Zorla güzellik olur!
Banu Bozdemir
Teklif / The Proposal’ı izlerken, romantik komedilerin sinema için büyük gereklilik olduğunu düşündüm… Tabii kendim için değil, ona bel bağlayan, romantik anlarda eriyen, komik anlarda gülmekten kırılan bir kesim için… Teklif 2006 yılında sürpriz bir biçimde hitleşen ‘Step Up / Benimle Dans Et ile önemli çıkış yakalayan Anne Fletcher’in son filmi… Yani kadın elinden çıkma bir romantik komediyle karşı karşıyayız… Ama aynı zamanda Fletcher bir kareograf olarak Step Up filmine fazlasıyla özgünlük ve renk katmıştı… Arkasından gelen 27 Dresses / Benimle Evlenir misin fazlaca bir pırıltı taşımayan, sıradan bir yapımdı. Türk filmlerinin yaz sıcağına kapanması, dramların kışlıklarla beraber kaldırılması sonucu ortalık biraz da korku ve romantik komediye kaldı… Teklif bu boşluğu doldurabilecek filmlerden…

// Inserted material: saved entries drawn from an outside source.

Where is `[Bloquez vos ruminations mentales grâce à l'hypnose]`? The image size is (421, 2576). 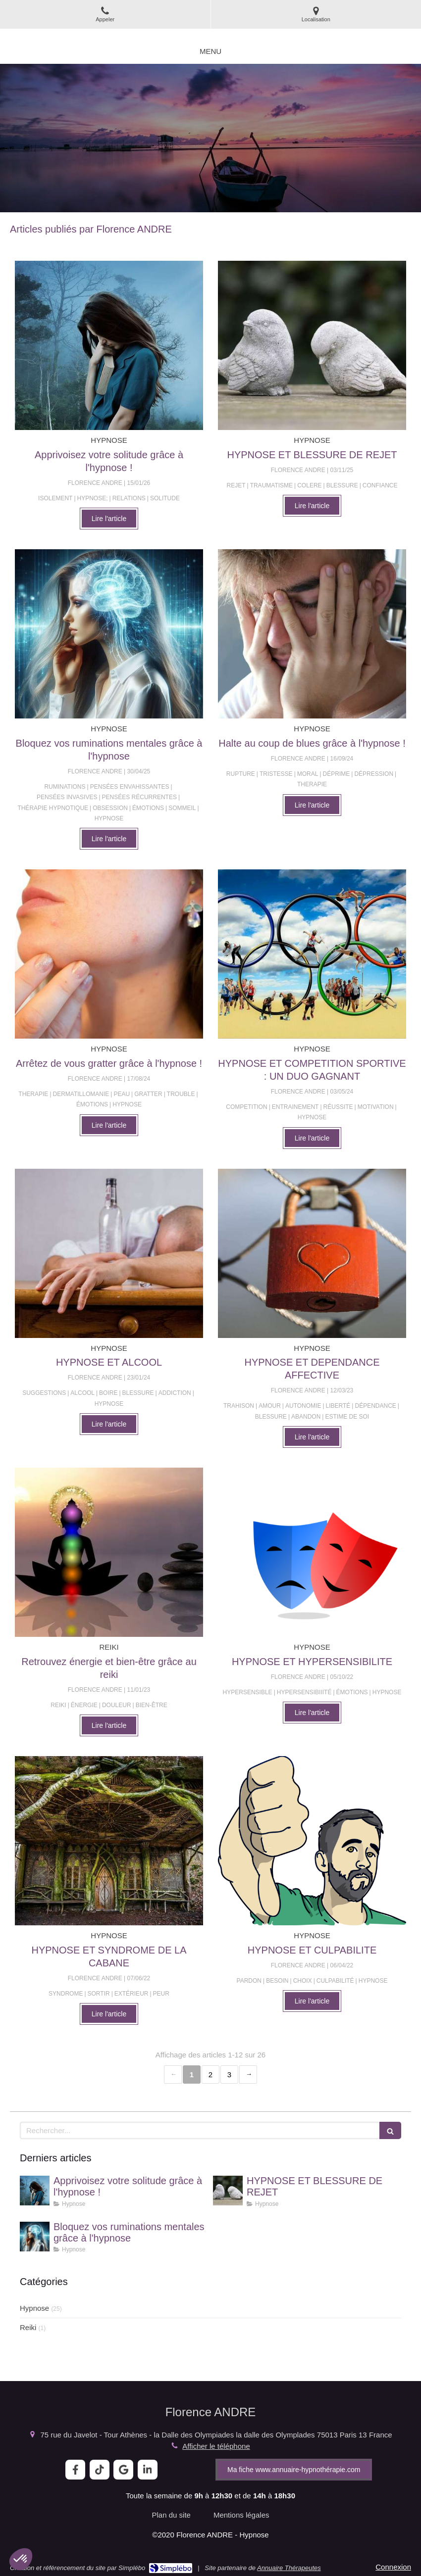 [Bloquez vos ruminations mentales grâce à l'hypnose] is located at coordinates (109, 633).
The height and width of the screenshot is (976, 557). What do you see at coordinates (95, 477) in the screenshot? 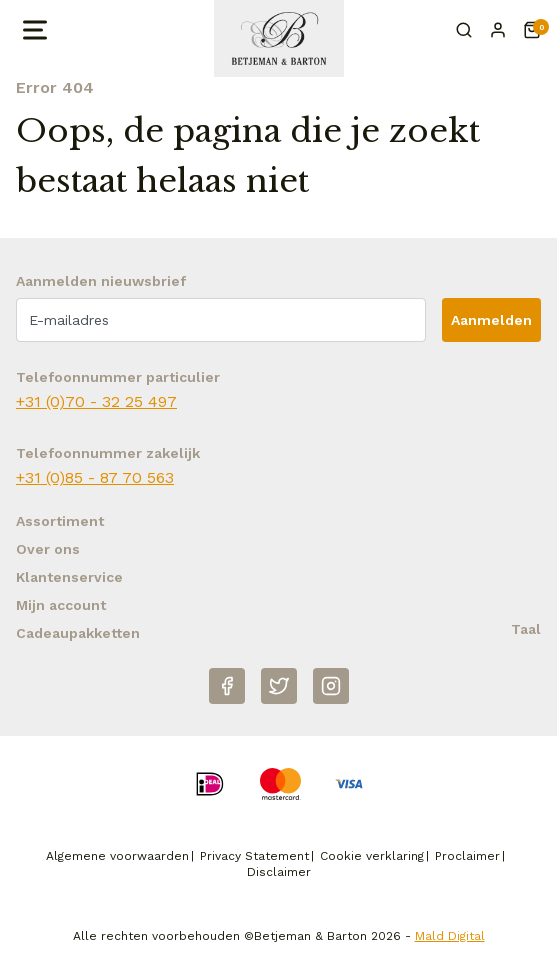 I see `+31 (0)85 - 87 70 563` at bounding box center [95, 477].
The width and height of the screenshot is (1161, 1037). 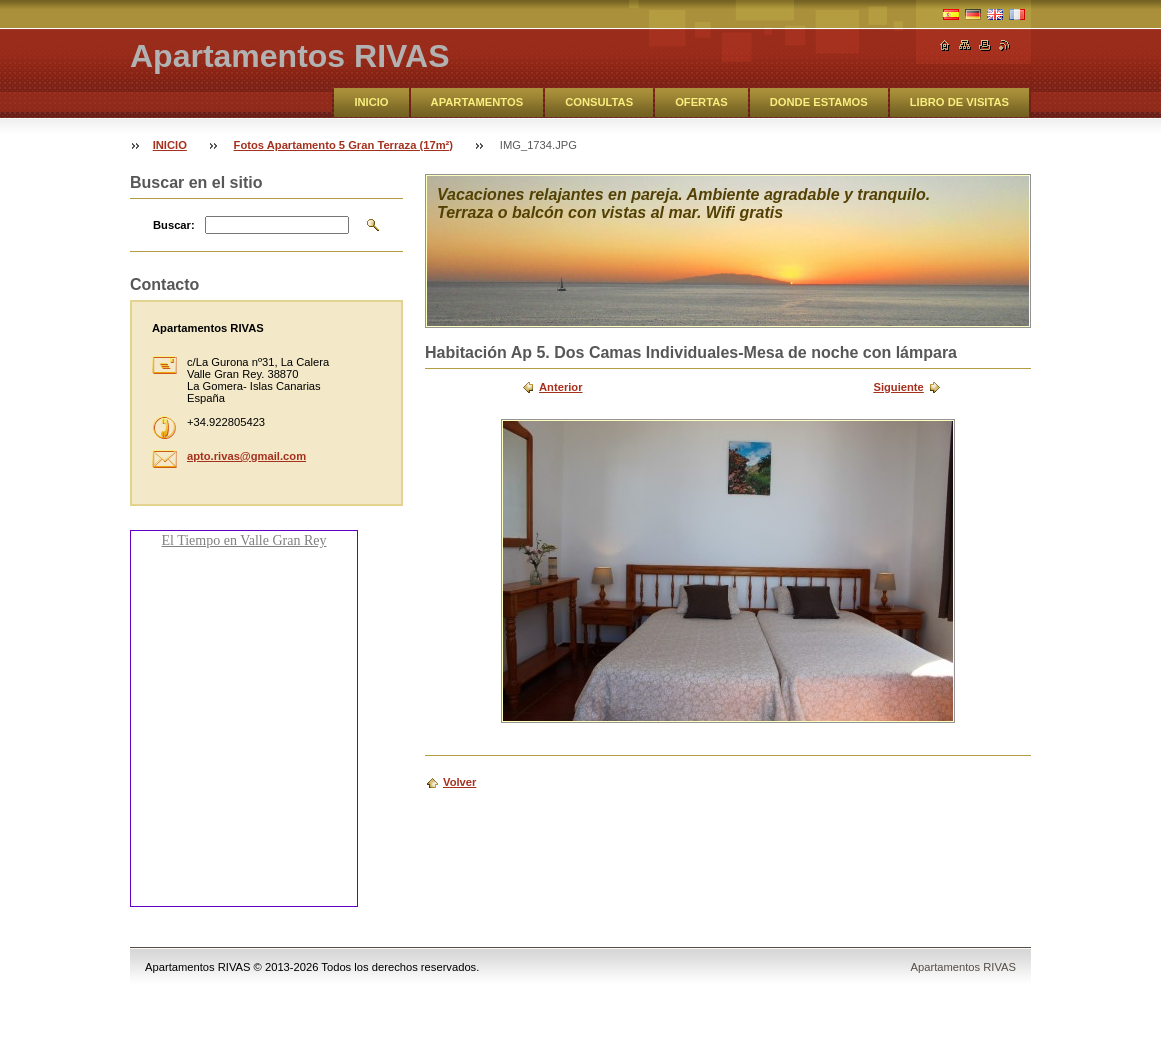 What do you see at coordinates (599, 102) in the screenshot?
I see `CONSULTAS` at bounding box center [599, 102]. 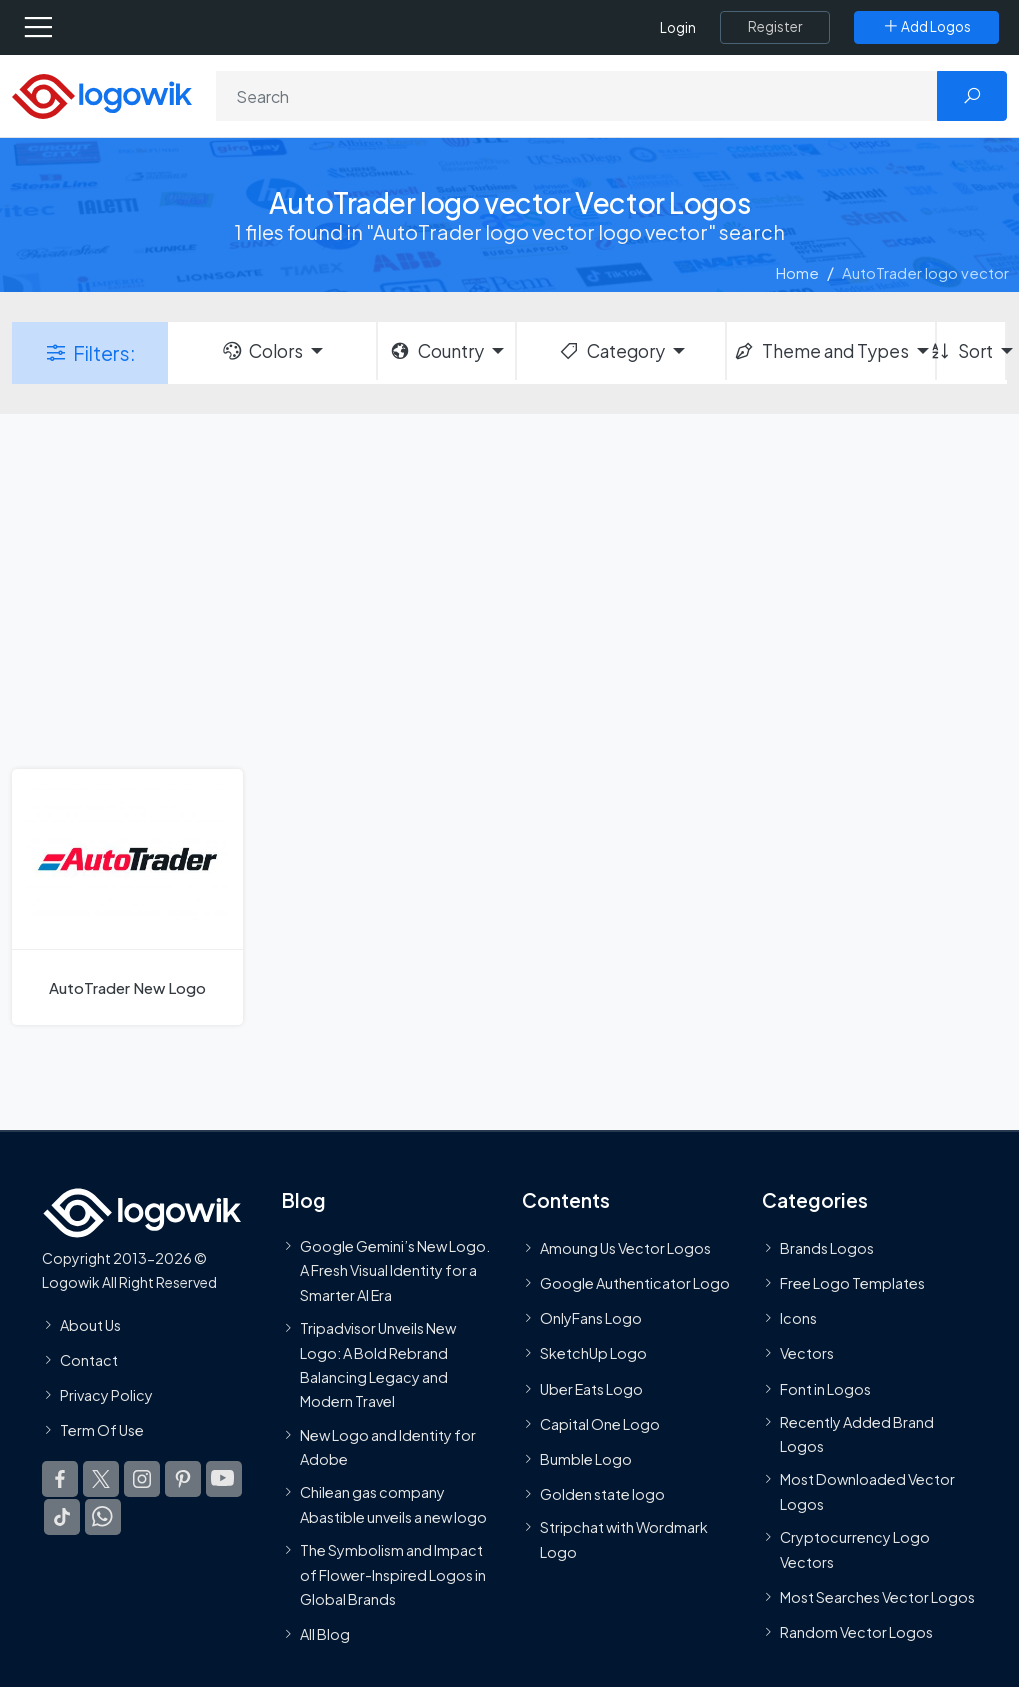 This screenshot has height=1687, width=1019. I want to click on [Search], so click(577, 96).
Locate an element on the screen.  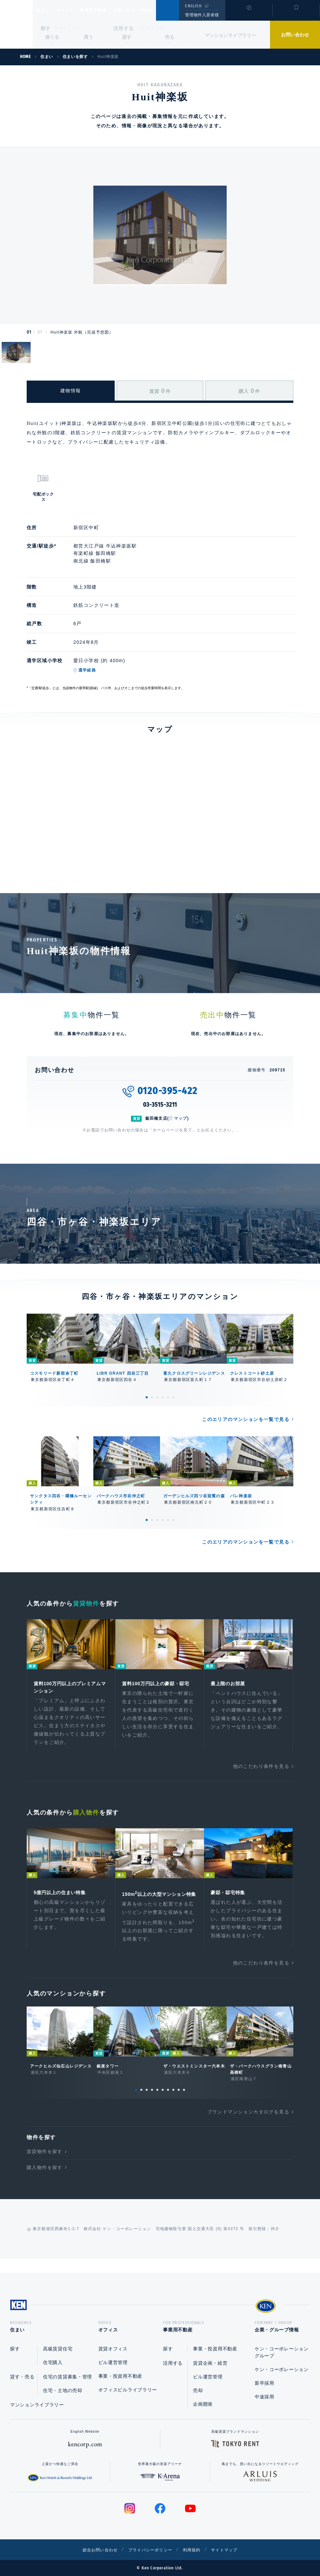 企業・グループ情報 is located at coordinates (153, 10).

Konu anlaşmalı evlilik yapma noktasına gelen iki kişiyle ilgili… Kadın hırslı, despot, editör, kariyer meraklısı ve dolayısıyla sevilmeyen birisi… Erkek ise editör asistanı, yumuşak başlı, sonuna kadar işine sadık biri… Bu iki insanın bir araya gelip, birbirinden hoşlanması imkansız gibi dururken hikayenin yönü birden değişiyor… Özel hayatları asla kesişmeyen iki insan ‘acaba’ noktasına gelebiliyor. Kadının yaşlı, erkeğin genç olması da konuyu fişekleyen etkenlerden… Filmi izlerken eski Türk filmlerinin bol gözyaşıyla sıvanmış zengin kadın, fakir kız aşklarını andıran bir yanı var, imkansızlığın imkanını vurgulamak isterken…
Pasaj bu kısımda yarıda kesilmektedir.